JawaPos.com – Kepala Seksi Penyiapan Konsepsi Rancangan Peraturan Perundang-undangan Kementerian Hukum dan HAM (Kemenkumha) Hendra Kurnia menyampaikan bahwa setiap penyusunan regulasi harus berdaulat dan bebas dari intervensi pihak manapun. Hal ini ia sampaikan menanggapi rencana revisi Peraturan Pemerintah (PP) Nomor 109 Tahun 2012 tentang Pengamanan Bahan yang Mengandung Zat Adiktif Berupa Produk Tembakau bagi Kesehatan.
Hendra menjelaskan, intervensi, terlebih dari lembaga asing, tidak boleh menjadi pertimbangan utama dalam penyusunan sebuah regulasi. Menurutnya, negara memiliki kewenangan penuh dalam mengatur kebijakan yang sesuai dengan kepentingan nasional.
“Dalam mengubah suatu kebijakan, adanya intervensi melalui tekanan atau keinginan asing tidak boleh menjadi pertimbangan utama. Tetapi pertimbangannya adalah kebijaksanaan serta pandangan akademisi yang netral dan sesuai dengan perundang-undangan,” ujar Hendra dalam FGD UNJANI bertajuk Diskursus Kedaulatan: Indonesia sebagai Pemimpin Global yang Berdaulat-Studi Kasus Regulasi Tembakau di Indonesia belum lama ini.
Alih-alih mempertimbangkan dorongan asing, lanjut Hendra, pelibatan seluruh pemangku kepentingan harus menjadi tahap penting yang harus dilakukan dalam merumuskan kebijakan yang baik. Semua pihak yang berkepentingan, menurut Hendra, baik yang mendukung ataupun menolak, terlebih yang akan terdampak, harus dilibatkan dalam setiap tahapannya.
“Dalam perumusan suatu kebijakan, tidak boleh (hanya melibatkan) kementerian atau sektor mendukung saja, tetapi juga kementerian lain yang memiliki kepentingan terhadap PP tersebut. Terlebih bila peraturan tersebut sifatnya strategis. Tujuannya supaya substansi yang akan diatur dalam perubahan PP 109/2012 bisa menjadi lebih komprehensif dari yang diatur saat ini,” tegas Hendra.

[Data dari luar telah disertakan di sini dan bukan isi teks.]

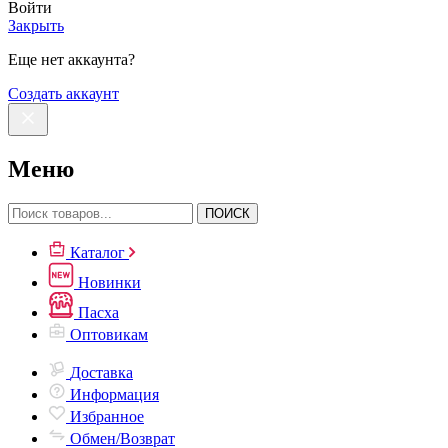
Войти
Закрыть
Еще нет аккаунта?
Создать аккаунт
Меню
ПОИСК
Каталог
Новинки
Пасха
Оптовикам
Доставка
Информация
Избранное
Обмен/Возврат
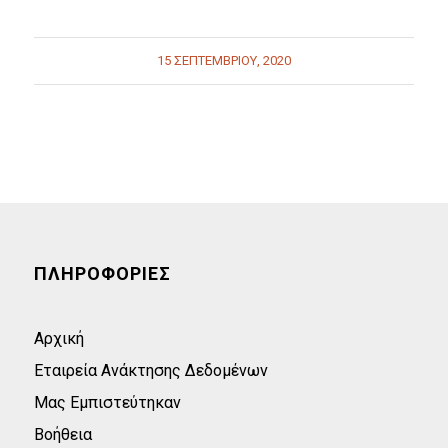
15 ΣΕΠΤΕΜΒΡΊΟΥ, 2020
ΠΛΗΡΟΦΟΡΙΕΣ
Αρχική
Εταιρεία Ανάκτησης Δεδομένων
Μας Εμπιστεύτηκαν
Βοήθεια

Hendra juga menjelaskan bahwa sejak awal tahapan perumusan kebijakan, masyarakat harus dilibatkan demi menjaga kualitas substansi dari regulasi sehingga lebih objektif. Secara teknis, naskah rancangan regulasi tersebut harus disampaikan secara transparan dan terbuka sehingga seluruh pemangku kepentingan bisa memberikan masukan.
“Ada 3 parameter dalam proses pembentukan peraturan. Pertama, masyarakat harus didengar semua masukannya, terutama mereka yang terdampak langsung dari kebijakan tersebut. Kedua, masukan masyarakat juga harus dipertimbangkan, apakah bisa diterima atau tidak. Yang terakhir, ada hak (masyarakat) untuk menerima penjelasan,” jelas Hendra.

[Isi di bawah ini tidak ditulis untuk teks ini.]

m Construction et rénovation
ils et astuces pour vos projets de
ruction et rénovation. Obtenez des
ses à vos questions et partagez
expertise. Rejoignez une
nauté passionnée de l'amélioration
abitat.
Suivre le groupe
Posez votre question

Hendra menegaskan, dalam perumusan kebijakan, hal-hal tersebut harus konsisten dijalankan. Kaitannya dengan usulan revisi PP 109/2012, pasti menuai pro dan kontra.

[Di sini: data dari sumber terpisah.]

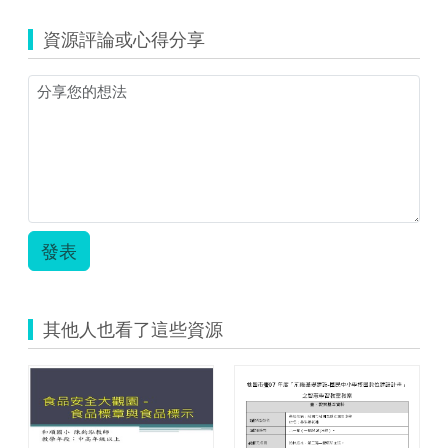
1.jpg
年
度
資源評論或心得分享
「前
瞻
基
礎
建
設-
國
民
中
小
學
發表
校
園
數
位
其他人也看了這些資源
建
設
計
畫」
教
案-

Oleh karena itu, ia mendorong agar setiap pihak yang berkepentingan tidak mengutamakan ego sektoralnya masing-masing. Semuanya harus bersama-sama mencari solusi pengaturan terbaik.
Dalam hal ini, Kemenkumham berperan dalam mengharmonisasikan peraturan agar objektif, tidak bertentangan dengan peraturan yang hierarkinya lebih tinggi dan tidak mendiskriminasi salah satu pihak. Dalam forum yang sama, Ketua Umum Pakta Konsumen Andi Kartala meminta agar pemerintah melibatkan konsumen dalam setiap perumusan regulasi pertembakauan di Indonesia.
Menurut Andi, konsumen tembakau sering kali didiskriminasi. Padahal, konsumen menjadi salah satu pihak yang paling terdampak dengan adanya berbagai aturan soal tembakau.
“Kami berharap setiap regulasi, mohon libatkan kami sebagai konsumen. Karena bicara cukai dan pajak, itu sumbangannya dari kami. Mohon libatkan kami sebagai konsumen sehingga akan menjadi regulasi yang berkeadilan,” ujar Andi.
Andi juga mengeluhkan bahwa konsumen tembakau tidak memiliki perlindungan hukum yang kuat, sehingga menjadi pihak yang paling dirugikan akibat peraturan yang mengekang dan tidak memberikan solusi yang konkret. Padahal, tembakau adalah produk yang legal di Indonesia.
Menurutnya, konsumen tidak anti-regulasi. Asalkan, peraturan tersebut juga mengakomodasi dan melindungi kepentingan konsumen tembakau.